> _Task item_
Write out everything in the records exactly, apart from the pictures.

> _Dataset records_
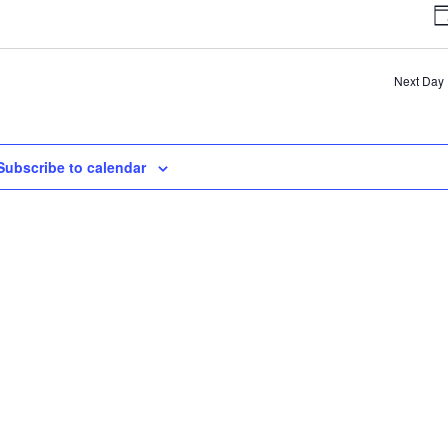
V
D
N
Next Day
Subscribe to calendar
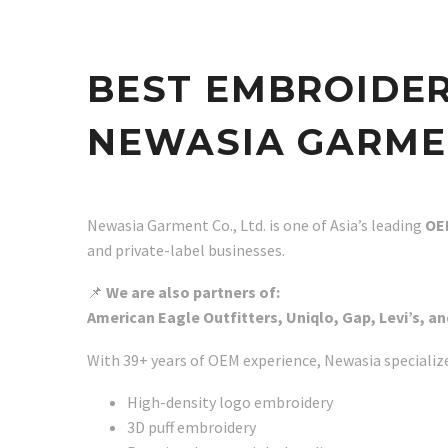
BEST EMBROIDE
NEWASIA GARMEN
Newasia Garment Co., Ltd. is one of Asia’s leading
OE
and private-label businesses.
📌
We are also partners of:
American Eagle Outfitters, Uniqlo, Gap, Levi’s, an
With 39+ years of OEM experience, Newasia specialize
High-density logo embroidery
3D puff embroidery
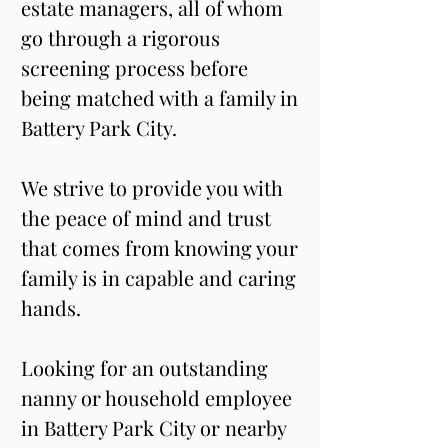
estate managers, all of whom 
go through a rigorous 
screening process before 
being matched with a family in 
Battery Park City. 
We strive to provide you with 
the peace of mind and trust 
that comes from knowing your 
family is in capable and caring 
hands. 
Looking for an outstanding 
nanny or household employee 
in Battery Park City or nearby 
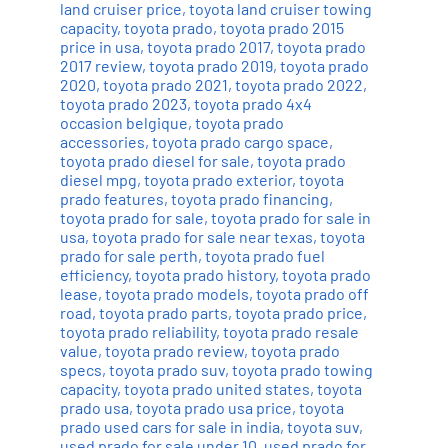
land cruiser price
,
toyota land cruiser towing
capacity
,
toyota prado
,
toyota prado 2015
price in usa
,
toyota prado 2017
,
toyota prado
2017 review
,
toyota prado 2019
,
toyota prado
2020
,
toyota prado 2021
,
toyota prado 2022
,
toyota prado 2023
,
toyota prado 4x4
occasion belgique
,
toyota prado
accessories
,
toyota prado cargo space
,
toyota prado diesel for sale
,
toyota prado
diesel mpg
,
toyota prado exterior
,
toyota
prado features
,
toyota prado financing
,
toyota prado for sale
,
toyota prado for sale in
usa
,
toyota prado for sale near texas
,
toyota
prado for sale perth
,
toyota prado fuel
efficiency
,
toyota prado history
,
toyota prado
lease
,
toyota prado models
,
toyota prado off
road
,
toyota prado parts
,
toyota prado price
,
toyota prado reliability
,
toyota prado resale
value
,
toyota prado review
,
toyota prado
specs
,
toyota prado suv
,
toyota prado towing
capacity
,
toyota prado united states
,
toyota
prado usa
,
toyota prado usa price
,
toyota
prado used cars for sale in india
,
toyota suv
,
used prado for sale under 10
,
used prado for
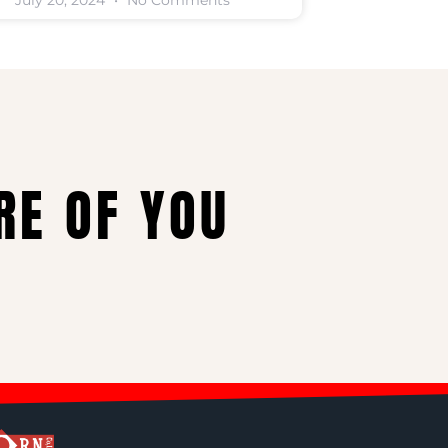
July 20, 2024
No Comments
RE OF YOU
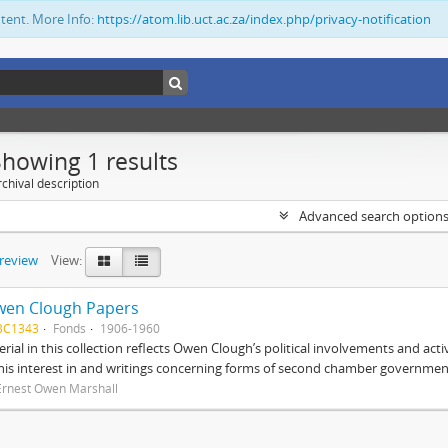
ntent. More Info:
https://atom.lib.uct.ac.za/index.php/privacy-notification
Showing 1 results
chival description
Advanced search option
preview
View:
wen Clough Papers
BC1343
Fonds
1906-1960
rial in this collection reflects Owen Clough’s political involvements and activ
 his interest in and writings concerning forms of second chamber government
Ernest Owen Marshall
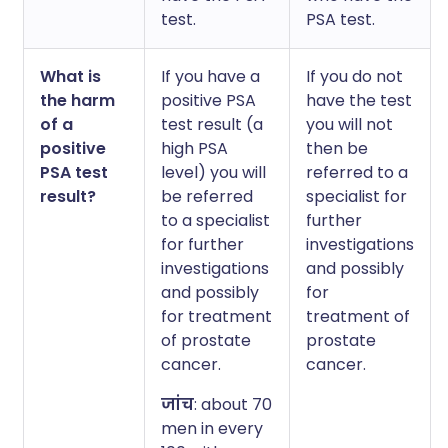
test.
PSA test.
What is
If you have a
If you do not
the harm
positive PSA
have the test
of a
test result (a
you will not
positive
high PSA
then be
PSA test
level) you will
referred to a
result?
be referred
specialist for
to a specialist
further
for further
investigations
investigations
and possibly
and possibly
for
for treatment
treatment of
of prostate
prostate
cancer.
cancer.
जांच
: about 70
men in every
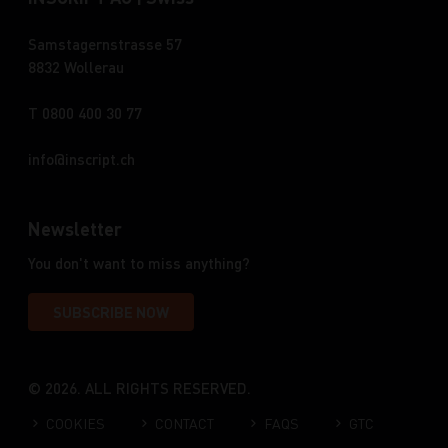
Samstagernstrasse 57
8832 Wollerau
T 0800 400 30 77
info
inscript.ch
Newsletter
You don't want to miss anything?
SUBSCRIBE NOW
© 2026. ALL RIGHTS RESERVED.
COOKIES
CONTACT
FAQS
GTC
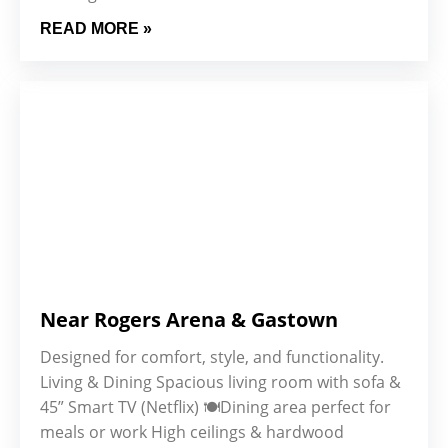
READ MORE »
Near Rogers Arena & Gastown
Designed for comfort, style, and functionality.
Living & Dining Spacious living room with sofa &
45” Smart TV (Netflix) 🍽️Dining area perfect for
meals or work High ceilings & hardwood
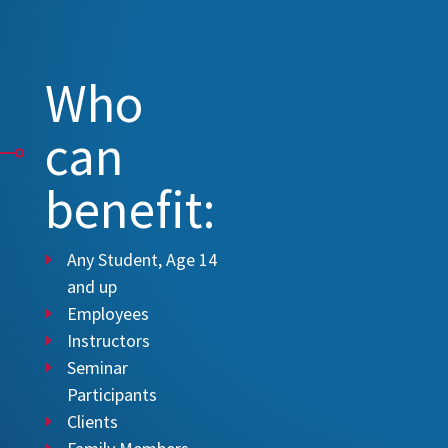
Who
can
benefit:
Any Student, Age 14
and up
Employees
Instructors
Seminar
Participants
Clients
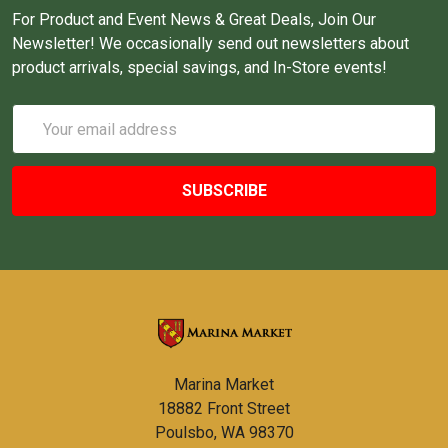
For Product and Event News & Great Deals, Join Our
Newsletter! We occasionally send out newsletters about
product arrivals, special savings, and In-Store events!
Email
Address
Marina Market
18882 Front Street
Poulsbo, WA 98370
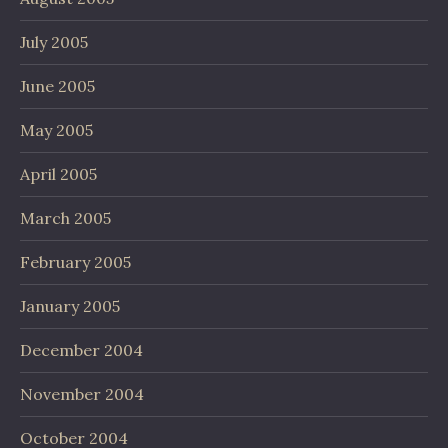
July 2005
June 2005
May 2005
April 2005
March 2005
February 2005
January 2005
December 2004
November 2004
October 2004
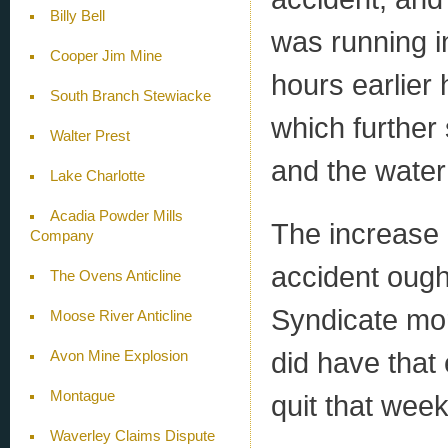
Billy Bell
was running in
Cooper Jim Mine
hours earlier 
South Branch Stewiacke
which further
Walter Prest
and the water 
Lake Charlotte
Acadia Powder Mills
The increase 
Company
accident oug
The Ovens Anticline
Syndicate mor
Moose River Anticline
did have that
Avon Mine Explosion
Montague
quit that week 
Waverley Claims Dispute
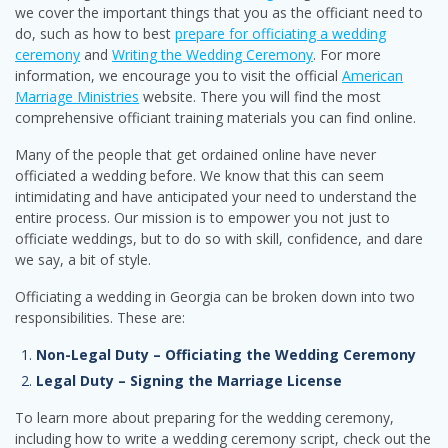
we cover the important things that you as the officiant need to
do, such as how to best
prepare for officiating a wedding
ceremony
and
Writing the Wedding Ceremony
. For more
information, we encourage you to visit the official
American
Marriage Ministries
website. There you will find the most
comprehensive officiant training materials you can find online.
Many of the people that get ordained online have never
officiated a wedding before. We know that this can seem
intimidating and have anticipated your need to understand the
entire process. Our mission is to empower you not just to
officiate weddings, but to do so with skill, confidence, and dare
we say, a bit of style.
Officiating a wedding in Georgia can be broken down into two
responsibilities. These are:
Non-Legal Duty – Officiating the Wedding Ceremony
Legal Duty – Signing the Marriage License
To learn more about preparing for the wedding ceremony,
including how to write a wedding ceremony script, check out the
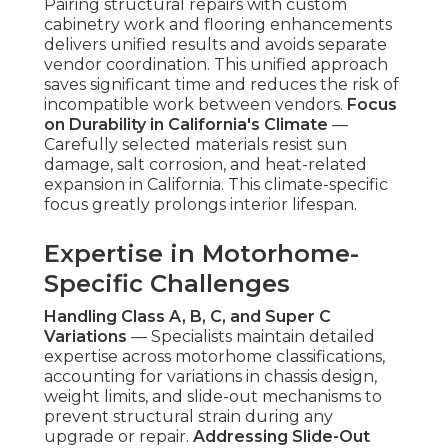
Pairing structural repairs with custom
cabinetry work and flooring enhancements
delivers unified results and avoids separate
vendor coordination. This unified approach
saves significant time and reduces the risk of
incompatible work between vendors.
Focus
on Durability in California's Climate
—
Carefully selected materials resist sun
damage, salt corrosion, and heat-related
expansion in California. This climate-specific
focus greatly prolongs interior lifespan.
Expertise in Motorhome-
Specific Challenges
Handling Class A, B, C, and Super C
Variations
— Specialists maintain detailed
expertise across motorhome classifications,
accounting for variations in chassis design,
weight limits, and slide-out mechanisms to
prevent structural strain during any
upgrade or repair.
Addressing Slide-Out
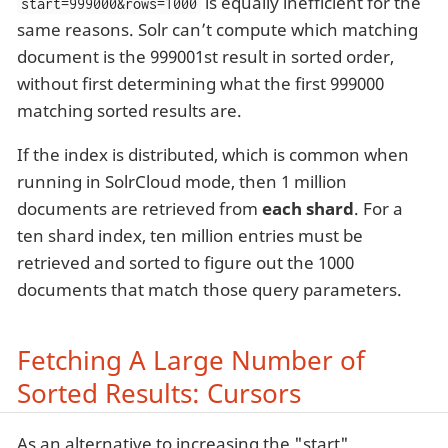
is equally inefficient for the
start=999000&rows=1000
same reasons. Solr can’t compute which matching
document is the 999001st result in sorted order,
without first determining what the first 999000
matching sorted results are.
If the index is distributed, which is common when
running in SolrCloud mode, then 1 million
documents are retrieved from
each shard
. For a
ten shard index, ten million entries must be
retrieved and sorted to figure out the 1000
documents that match those query parameters.
Fetching A Large Number of
Sorted Results: Cursors
As an alternative to increasing the "start"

> _Response for this exercise_
V
D
N
Next Day
Subscribe to calendar
BEST EMBROIDE
NEWASIA GARMEN
Newasia Garment Co., Ltd. is one of Asia’s leading
OE
and private-label businesses.
📌
We are also partners of:
American Eagle Outfitters, Uniqlo, Gap, Levi’s, an
With 39+ years of OEM experience, Newasia specialize
High-density logo embroidery
3D puff embroidery
estate managers, all of whom 
go through a rigorous 
screening process before 
being matched with a family in 
Battery Park City. 
We strive to provide you with 
the peace of mind and trust 
that comes from knowing your 
family is in capable and caring 
hands. 
Looking for an outstanding 
nanny or household employee 
in Battery Park City or nearby 
land cruiser price
,
toyota land cruiser towing
capacity
,
toyota prado
,
toyota prado 2015
price in usa
,
toyota prado 2017
,
toyota prado
2017 review
,
toyota prado 2019
,
toyota prado
2020
,
toyota prado 2021
,
toyota prado 2022
,
toyota prado 2023
,
toyota prado 4x4
occasion belgique
,
toyota prado
accessories
,
toyota prado cargo space
,
toyota prado diesel for sale
,
toyota prado
diesel mpg
,
toyota prado exterior
,
toyota
prado features
,
toyota prado financing
,
toyota prado for sale
,
toyota prado for sale in
usa
,
toyota prado for sale near texas
,
toyota
prado for sale perth
,
toyota prado fuel
efficiency
,
toyota prado history
,
toyota prado
lease
,
toyota prado models
,
toyota prado off
road
,
toyota prado parts
,
toyota prado price
,
toyota prado reliability
,
toyota prado resale
value
,
toyota prado review
,
toyota prado
specs
,
toyota prado suv
,
toyota prado towing
capacity
,
toyota prado united states
,
toyota
prado usa
,
toyota prado usa price
,
toyota
prado used cars for sale in india
,
toyota suv
,
used prado for sale under 10
,
used prado for
July 20, 2024
No Comments
RE OF YOU
ntent. More Info:
https://atom.lib.uct.ac.za/index.php/privacy-notification
Showing 1 results
chival description
Advanced search option
preview
View:
wen Clough Papers
BC1343
Fonds
1906-1960
rial in this collection reflects Owen Clough’s political involvements and activ
 his interest in and writings concerning forms of second chamber government
Ernest Owen Marshall
test.
PSA test.
What is
If you have a
If you do not
the harm
positive PSA
have the test
of a
test result (a
you will not
positive
high PSA
then be
PSA test
level) you will
referred to a
result?
be referred
specialist for
to a specialist
further
for further
investigations
investigations
and possibly
and possibly
for
for treatment
treatment of
of prostate
prostate
cancer.
cancer.
जांच
: about 70
men in every
Samstagernstrasse 57
8832 Wollerau
T 0800 400 30 77
info
inscript.ch
Newsletter
You don't want to miss anything?
SUBSCRIBE NOW
© 2026. ALL RIGHTS RESERVED.
COOKIES
CONTACT
FAQS
GTC
READ MORE »
Near Rogers Arena & Gastown
Designed for comfort, style, and functionality.
Living & Dining Spacious living room with sofa &
45” Smart TV (Netflix) 🍽️Dining area perfect for
meals or work High ceilings & hardwood
Who
can
benefit:
Any Student, Age 14
and up
Employees
Instructors
Seminar
Participants
Clients
For Product and Event News & Great Deals, Join Our
Newsletter! We occasionally send out newsletters about
product arrivals, special savings, and In-Store events!
Email
Address
Marina Market
18882 Front Street
Poulsbo, WA 98370
July 2005
June 2005
May 2005
April 2005
March 2005
February 2005
January 2005
December 2004
November 2004
October 2004
Billy Bell
was running in
Cooper Jim Mine
hours earlier 
South Branch Stewiacke
which further
Walter Prest
and the water 
Lake Charlotte
Acadia Powder Mills
The increase 
Company
accident oug
The Ovens Anticline
Syndicate mor
Moose River Anticline
did have that
Avon Mine Explosion
Montague
quit that week 
Waverley Claims Dispute
we cover the important things that you as the officiant need to
do, such as how to best
prepare for officiating a wedding
ceremony
and
Writing the Wedding Ceremony
. For more
information, we encourage you to visit the official
American
Marriage Ministries
website. There you will find the most
comprehensive officiant training materials you can find online.
Many of the people that get ordained online have never
officiated a wedding before. We know that this can seem
intimidating and have anticipated your need to understand the
entire process. Our mission is to empower you not just to
officiate weddings, but to do so with skill, confidence, and dare
we say, a bit of style.
Officiating a wedding in Georgia can be broken down into two
responsibilities. These are:
Non-Legal Duty – Officiating the Wedding Ceremony
Legal Duty – Signing the Marriage License
To learn more about preparing for the wedding ceremony,
including how to write a wedding ceremony script, check out the
Pairing structural repairs with custom
cabinetry work and flooring enhancements
delivers unified results and avoids separate
vendor coordination. This unified approach
saves significant time and reduces the risk of
incompatible work between vendors.
Focus
on Durability in California's Climate
—
Carefully selected materials resist sun
damage, salt corrosion, and heat-related
expansion in California. This climate-specific
focus greatly prolongs interior lifespan.
Expertise in Motorhome-
Specific Challenges
Handling Class A, B, C, and Super C
Variations
— Specialists maintain detailed
expertise across motorhome classifications,
accounting for variations in chassis design,
weight limits, and slide-out mechanisms to
prevent structural strain during any
upgrade or repair.
Addressing Slide-Out
is equally inefficient for the
start=999000&rows=1000
same reasons. Solr can’t compute which matching
document is the 999001st result in sorted order,
without first determining what the first 999000
matching sorted results are.
If the index is distributed, which is common when
running in SolrCloud mode, then 1 million
documents are retrieved from
each shard
. For a
ten shard index, ten million entries must be
retrieved and sorted to figure out the 1000
documents that match those query parameters.
Fetching A Large Number of
Sorted Results: Cursors
As an alternative to increasing the "start"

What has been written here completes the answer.